Уголь горел хорошо, и вслед за первым ведром пришлось идти за вторым, но уже через пару часов внутри дома можно было находиться без верхней одежды. Вика осталась в свитере и тесно облегавших ее брюках. Приготовив обед из привезенных с собой суповых пакетов, отварной картошки, колбасы и открыв банку соленых огурцов, она пригласила к столу Михаила. Не Бог весть какой получился обед, но Михаилу он показался невероятно вкусным. Он нахваливал все, и «пакетный» суп, и соленые огурцы, и черничное варенье. Вика смеялась и делала вид, что верит в его искренность, но сама невольно млела от комплиментов, взглядов и близости Михаила… Второе ведро угля уже настолько раскалило печь, что стало даже жарковато. Поев Михаил начал слегка шалить, она в ответ тоже. Все это переросло в некое подобие возни с обязательным задеванием друг дружки, с его стороны хватаний, с ее вроде бы увертываний, заканчивающимися разнообразными объятиями с поцелуями, при этом его руки всякий раз, вроде бы невзначай, касались ее «красноречиво» обтянутых свитером и брюками округлостей. Вика притворно сердилась, при этом, не сдерживая довольных улыбок. В конце концов, сопротивление девушки настолько ослабело, что Михаил притянул ее к себе так, что одновременно ощутил мякоть едва ли не всего, что у нее скрывалось под одеждой, и зашептал на ушко:
– Викуль, у вас баня функционирует?
– Да…– так же шепотом, будто кто-то их мог подслушать, отвечала Вика.

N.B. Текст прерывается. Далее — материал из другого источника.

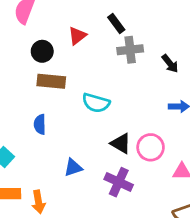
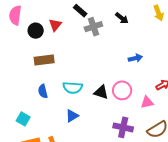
black circle: (42, 51) -> (36, 31), moved
black arrow: (170, 64) -> (122, 18), moved
cyan semicircle: (96, 103) -> (73, 88), moved
purple cross: (119, 182) -> (123, 127), moved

– Может, протопим?– со значением, но еще тише прошептал Михаил.
– Зачем… ты что грязный?– вновь сделала вид, что не поняла намека Вика, но не сдержалась и выдала себя лукавой улыбкой.

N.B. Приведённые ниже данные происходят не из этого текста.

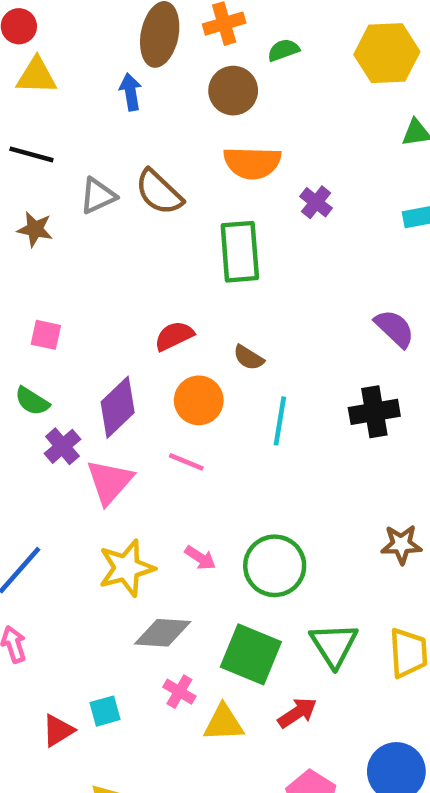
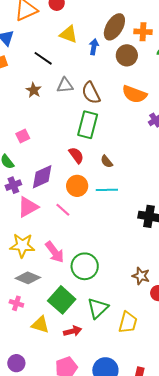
yellow triangle: (36, 76) -> (69, 34), moved
brown circle: (233, 91) -> (127, 55), moved
green rectangle: (240, 252) -> (88, 125), moved
pink square: (46, 335) -> (23, 136), turned 32
red semicircle: (174, 336) -> (76, 155), turned 60
brown semicircle: (249, 358) -> (107, 161), moved
cyan line: (280, 421) -> (107, 190), moved, turned 60
pink arrow: (200, 558) -> (55, 252), size x1.6
pink cross: (179, 692) -> (16, 303), moved, turned -32

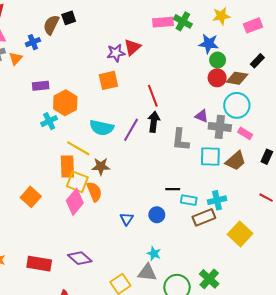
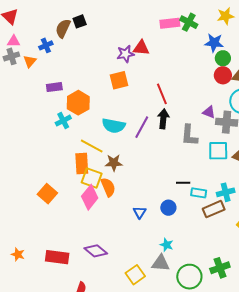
red triangle: (132, 47) -> (141, 48), turned 48
green cross: (209, 279) -> (220, 268), turned 30

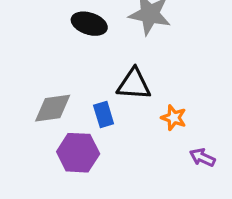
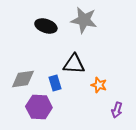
purple arrow: (202, 157) -> (117, 110), turned -98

– Да нет… но вообще-то я по субботам обычно моюсь, когда к родителям приезжаю. А ты когда?– продолжал шептать Михаил, не больно прихватывая губами мочку ее ушка.

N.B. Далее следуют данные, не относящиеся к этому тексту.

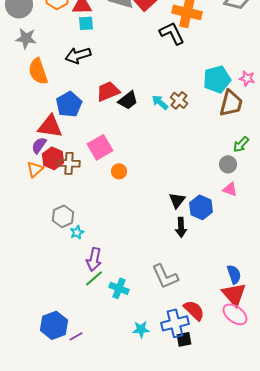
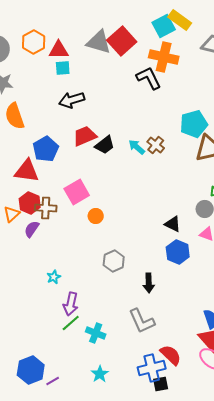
black arrow: (78, 55) -> (72, 100), moved
purple semicircle: (39, 145) -> (32, 229), moved
black triangle: (177, 200) -> (173, 224), moved, turned -42
gray hexagon: (63, 216) -> (114, 261), moved
black arrow: (181, 227) -> (149, 283), moved
cyan star: (141, 329) -> (100, 374), moved, turned -30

– Ну, ты и бесстыжий,– оттолкнулась руками от его груди девушка, и уже в открытую весело рассмеялась.– Нет это… в общем я к такому не готова, чтобы в баню,– не очень уверенно возразила Вика.
– А то, что будет после бани… или без бани… ты к этому готова?– «прессинговал» Михаил, вновь притягивая девушку к себе.
– Ну, не знаю… но на баню я как-то не настраивалась,– продолжала противиться Вика, хотя уже стала явно проявлять интерес к «поступившим предложениям».– Ну, Миш… подожди… Я с собой чистое постельное белье привезла, простыни, наволочки. Тут на кровати хорошая старая перина пуховая… Зачем в баню-то?
– Да с чего ты решила, что я хочу… в бане? Я просто хочу с тобой в баню. Я умею баню топить, меня отец приучил. Помоемся, а потом на перину твою старинную,– описывал свое «видение ситуации» Михаил.
– А ты это там… в бане-то сдержишься?– заливаясь краской и продолжая улыбаться, спросила Вика.
– Да что я, чурка что ли, хач, как в вашей семье говорят, у которого от одного вида даже одетой «бедлой» женщины «крыша» ходуном ходит. Но уж извини, там я тебя Викуля пощупаю от души, а с ума не сойду, во мне же не кавказская, а скорее всего кривичско-мещерская кровь. Ты смотри сама, того, не сойди,– в свою очередь подначил девушку Михаил.